# Problem statement
Give all the lines below again, exactly, with no pictures.

### Extracted information ###

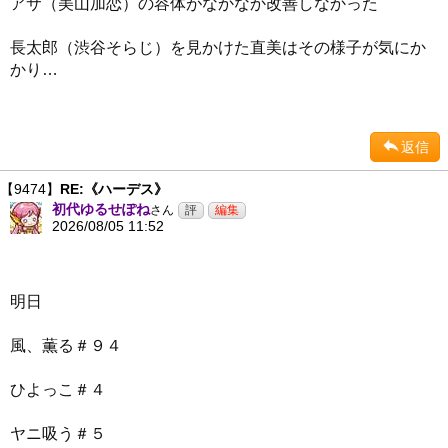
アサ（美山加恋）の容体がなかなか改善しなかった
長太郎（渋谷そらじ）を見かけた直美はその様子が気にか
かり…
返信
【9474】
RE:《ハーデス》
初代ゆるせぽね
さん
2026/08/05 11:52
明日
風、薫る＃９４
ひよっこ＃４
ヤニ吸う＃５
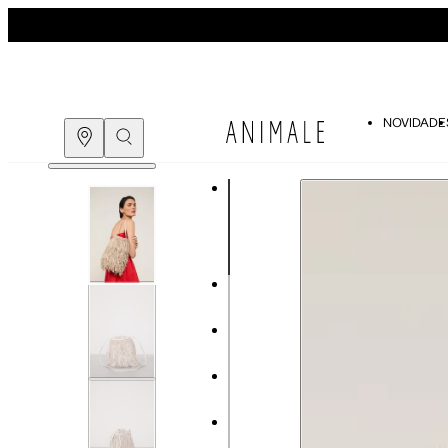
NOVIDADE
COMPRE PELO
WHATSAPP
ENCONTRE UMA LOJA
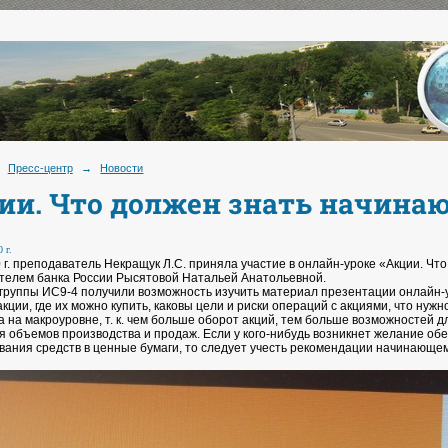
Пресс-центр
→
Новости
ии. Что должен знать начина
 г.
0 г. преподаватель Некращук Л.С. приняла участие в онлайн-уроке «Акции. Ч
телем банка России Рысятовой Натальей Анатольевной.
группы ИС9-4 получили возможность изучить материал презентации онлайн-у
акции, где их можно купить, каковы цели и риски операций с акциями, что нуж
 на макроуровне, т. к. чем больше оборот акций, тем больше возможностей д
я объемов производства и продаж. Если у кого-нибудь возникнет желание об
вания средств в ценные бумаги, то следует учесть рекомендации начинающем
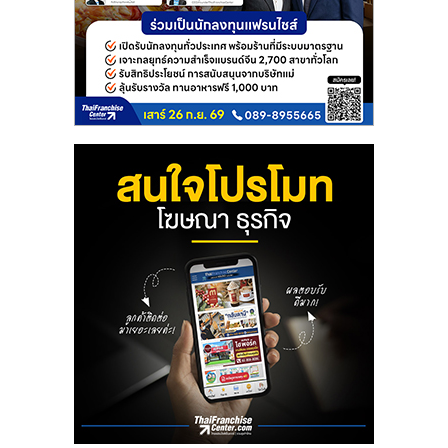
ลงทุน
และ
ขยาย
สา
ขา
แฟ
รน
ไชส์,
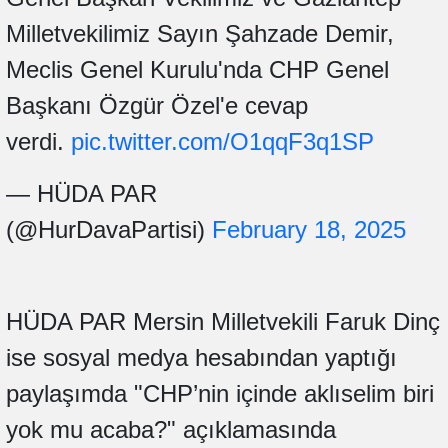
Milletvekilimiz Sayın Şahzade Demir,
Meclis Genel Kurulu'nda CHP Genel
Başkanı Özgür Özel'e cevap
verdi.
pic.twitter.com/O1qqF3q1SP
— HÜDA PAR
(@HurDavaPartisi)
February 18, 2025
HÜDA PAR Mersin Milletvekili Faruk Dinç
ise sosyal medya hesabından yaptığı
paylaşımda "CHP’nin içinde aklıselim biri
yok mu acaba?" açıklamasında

###

# Answer space
アサ（美山加恋）の容体がなかなか改善しなかった
長太郎（渋谷そらじ）を見かけた直美はその様子が気にか
かり…
返信
【9474】
RE:《ハーデス》
初代ゆるせぽね
さん
2026/08/05 11:52
明日
風、薫る＃９４
ひよっこ＃４
ヤニ吸う＃５
NOVIDADE
COMPRE PELO
WHATSAPP
ENCONTRE UMA LOJA
Пресс-центр
→
Новости
ии. Что должен знать начина
 г.
0 г. преподаватель Некращук Л.С. приняла участие в онлайн-уроке «Акции. Ч
телем банка России Рысятовой Натальей Анатольевной.
группы ИС9-4 получили возможность изучить материал презентации онлайн-у
акции, где их можно купить, каковы цели и риски операций с акциями, что нуж
 на макроуровне, т. к. чем больше оборот акций, тем больше возможностей д
я объемов производства и продаж. Если у кого-нибудь возникнет желание об
вания средств в ценные бумаги, то следует учесть рекомендации начинающем
ลงทุน
และ
ขยาย
สา
ขา
แฟ
รน
ไชส์,
Milletvekilimiz Sayın Şahzade Demir,
Meclis Genel Kurulu'nda CHP Genel
Başkanı Özgür Özel'e cevap
verdi.
pic.twitter.com/O1qqF3q1SP
— HÜDA PAR
(@HurDavaPartisi)
February 18, 2025
HÜDA PAR Mersin Milletvekili Faruk Dinç
ise sosyal medya hesabından yaptığı
paylaşımda "CHP’nin içinde aklıselim biri
yok mu acaba?" açıklamasında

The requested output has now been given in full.